[The data — start]

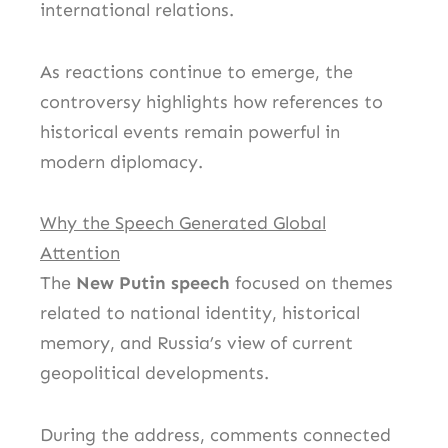
international relations.
As reactions continue to emerge, the
controversy highlights how references to
historical events remain powerful in
modern diplomacy.
Why the Speech Generated Global
Attention
The
New Putin speech
focused on themes
related to national identity, historical
memory, and Russia’s view of current
geopolitical developments.
During the address, comments connected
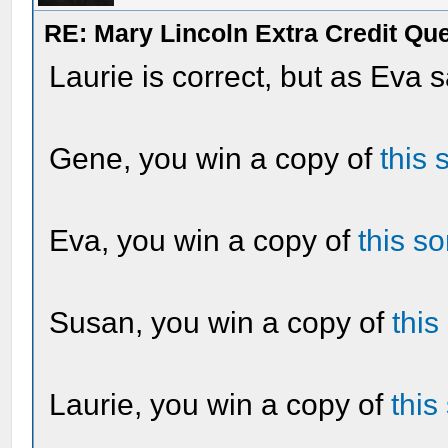
RE: Mary Lincoln Extra Credit Qu
Laurie is correct, but as Eva s
Gene, you win a copy of
this 
Eva, you win a copy of
this s
Susan, you win a copy of
this
Laurie, you win a copy of
this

[The data — finish]

Give every record again without changing a word. Exclude the pictures.

Exercise response
international relations.
As reactions continue to emerge, the
controversy highlights how references to
historical events remain powerful in
modern diplomacy.
Why the Speech Generated Global
Attention
The
New Putin speech
focused on themes
related to national identity, historical
memory, and Russia’s view of current
geopolitical developments.
During the address, comments connected
RE: Mary Lincoln Extra Credit Qu
Laurie is correct, but as Eva s
Gene, you win a copy of
this 
Eva, you win a copy of
this s
Susan, you win a copy of
this
Laurie, you win a copy of
this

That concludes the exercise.